Line tally for the word "Click": count the lines below that contain it and reply with the number alone.
-- Opening Marker --
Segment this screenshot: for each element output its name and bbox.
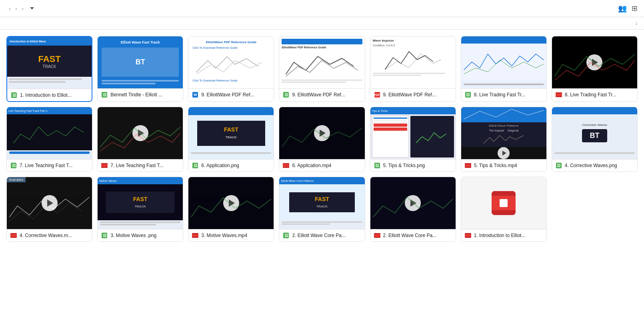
file-card[interactable]: Examples 4. Corrective Waves.m... (6, 177, 92, 242)
chevron-down-icon[interactable] (30, 7, 34, 10)
file-card[interactable]: Introduction to Elliott Wave FAST TRACK … (6, 36, 92, 102)
file-name: 5. Tips & Tricks.mp4 (474, 163, 517, 168)
file-card[interactable]: Elliott Wave Fast Track BT 🖼 Bennett Tin… (97, 36, 183, 102)
header-icons: 👥 ⊞ (618, 4, 638, 13)
file-footer: 🖼 9. ElliottWave PDF Ref... (279, 88, 364, 101)
file-name: 6. Application.png (201, 163, 239, 168)
file-thumbnail: ElliottWave PDF Reference Guide Click To… (188, 36, 274, 88)
file-type-icon (374, 232, 381, 239)
file-thumbnail: Elliott Wave Patterns The Impulse Diagon… (461, 107, 546, 159)
file-card[interactable]: 8. Live Trading Fast Tr... (552, 36, 638, 102)
file-footer: 🖼 5. Tips & Tricks.png (370, 159, 456, 171)
file-card[interactable]: 1. Introduction to Elliot... (461, 177, 547, 242)
file-card[interactable]: 6. Application.mp4 (279, 107, 365, 172)
sort-controls[interactable]: ↓ (632, 20, 638, 26)
file-footer: PDF 9. ElliottWave PDF Ref... (370, 88, 456, 101)
file-footer: 8. Live Trading Fast Tr... (552, 88, 637, 101)
file-footer: W 9. ElliottWave PDF Ref... (188, 88, 274, 101)
file-type-icon: 🖼 (10, 162, 17, 169)
file-thumbnail: Elliott Wave Core Patterns FASTTRACK (279, 177, 364, 229)
file-type-icon: 🖼 (374, 162, 381, 169)
file-name: 7. Live Teaching Fast T... (110, 163, 163, 168)
file-type-icon: 🖼 (101, 91, 108, 98)
file-card[interactable]: 2. Elliott Wave Core Pa... (370, 177, 456, 242)
file-thumbnail: ElliottWave PDF Reference Guide (279, 36, 364, 88)
file-footer: 1. Introduction to Elliot... (461, 229, 546, 241)
file-name: Bennett Tindle - Elliott ... (110, 92, 162, 98)
file-card[interactable]: ElliottWave PDF Reference Guide 🖼 9. Ell… (279, 36, 365, 102)
file-name: 2. Elliott Wave Core Pa... (383, 233, 437, 238)
file-thumbnail: Elliott Wave Fast Track BT (98, 36, 183, 88)
file-thumbnail: Live Teaching Fast Track Part 1 (7, 107, 92, 159)
file-thumbnail (279, 107, 364, 159)
file-card[interactable]: Wave Impulse Condition: 3,4,R,5 PDF 9. E… (370, 36, 456, 102)
file-name: 1. Introduction to Elliot... (20, 92, 72, 98)
file-thumbnail: Wave Impulse Condition: 3,4,R,5 (370, 36, 456, 88)
file-thumbnail: Introduction to Elliott Wave FAST TRACK (7, 37, 92, 89)
file-footer: 🖼 6. Application.png (188, 159, 274, 171)
breadcrumb-sep-3: › (22, 6, 24, 12)
file-thumbnail: Tips & Tricks (370, 107, 456, 159)
file-type-icon: 🖼 (464, 91, 472, 98)
file-type-icon: 🖼 (101, 232, 108, 239)
file-name: 1. Introduction to Elliot... (474, 233, 526, 238)
file-card[interactable]: Elliott Wave Patterns The Impulse Diagon… (461, 107, 547, 172)
file-type-icon: 🖼 (282, 232, 290, 239)
file-thumbnail (370, 177, 456, 229)
file-footer: 6. Application.mp4 (279, 159, 364, 171)
file-name: 9. ElliottWave PDF Ref... (383, 92, 436, 98)
file-thumbnail (461, 36, 546, 88)
file-footer: 2. Elliott Wave Core Pa... (370, 229, 456, 241)
file-card[interactable]: 🖼 8. Live Trading Fast Tr... (461, 36, 547, 102)
file-name: 4. Corrective Waves.png (565, 163, 617, 168)
breadcrumb-sep-2: › (15, 6, 17, 12)
file-card[interactable]: Live Teaching Fast Track Part 1 🖼 7. Liv… (6, 107, 92, 172)
file-type-icon: W (192, 91, 199, 98)
file-name: 4. Corrective Waves.m... (20, 233, 72, 238)
file-card[interactable]: 3. Motive Waves.mp4 (188, 177, 274, 242)
files-grid: Introduction to Elliott Wave FAST TRACK … (0, 30, 644, 248)
file-name: 5. Tips & Tricks.png (383, 163, 425, 168)
file-type-icon: 🖼 (10, 92, 18, 99)
file-name: 7. Live Teaching Fast T... (20, 163, 72, 168)
file-type-icon (464, 162, 472, 169)
breadcrumb-bar: › › › 👥 ⊞ (0, 0, 644, 17)
file-name: 6. Application.mp4 (292, 163, 331, 168)
file-type-icon: 🖼 (192, 162, 199, 169)
file-card[interactable]: Elliott Wave Core Patterns FASTTRACK 🖼 2… (279, 177, 365, 242)
file-type-icon: PDF (374, 91, 381, 98)
file-type-icon (10, 232, 17, 239)
share-icon[interactable]: 👥 (618, 4, 627, 13)
file-type-icon (192, 232, 199, 239)
file-footer: 🖼 Bennett Tindle - Elliott ... (98, 88, 183, 101)
file-card[interactable]: FASTTRACK 🖼 6. Application.png (188, 107, 274, 172)
file-footer: 4. Corrective Waves.m... (7, 229, 92, 241)
file-thumbnail (461, 177, 546, 229)
file-name: 3. Motive Waves .png (110, 233, 156, 238)
file-card[interactable]: 7. Live Teaching Fast T... (97, 107, 183, 172)
file-footer: 3. Motive Waves.mp4 (188, 229, 274, 241)
file-type-icon (555, 91, 562, 98)
breadcrumb-sep-1: › (9, 6, 10, 12)
file-name: 3. Motive Waves.mp4 (201, 233, 247, 238)
file-card[interactable]: ElliottWave PDF Reference Guide Click To… (188, 36, 274, 102)
file-name: 9. ElliottWave PDF Ref... (292, 92, 345, 98)
file-type-icon (282, 162, 290, 169)
file-name: 8. Live Trading Fast Tr... (565, 92, 616, 98)
file-card[interactable]: Motive Waves FASTTRACK 🖼 3. Motive Waves… (97, 177, 183, 242)
file-name: 8. Live Trading Fast Tr... (474, 92, 526, 98)
file-thumbnail: FASTTRACK (188, 107, 274, 159)
file-thumbnail (98, 107, 183, 159)
grid-view-icon[interactable]: ⊞ (632, 4, 638, 13)
toolbar: ↓ (0, 17, 644, 30)
sort-down-icon: ↓ (635, 20, 638, 26)
file-name: 9. ElliottWave PDF Ref... (201, 92, 254, 98)
file-card[interactable]: Tips & Tricks (370, 107, 456, 172)
file-footer: 🖼 1. Introduction to Elliot... (7, 89, 92, 101)
file-type-icon (101, 162, 108, 169)
file-type-icon: 🖼 (282, 91, 290, 98)
file-card[interactable]: Corrective Waves BT 🖼 4. Corrective Wave… (552, 107, 638, 172)
file-footer: 🖼 8. Live Trading Fast Tr... (461, 88, 546, 101)
file-type-icon (464, 232, 472, 239)
file-footer: 🖼 7. Live Teaching Fast T... (7, 159, 92, 171)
-- Closing Marker --
RESULT OF THIS EXERCISE:
2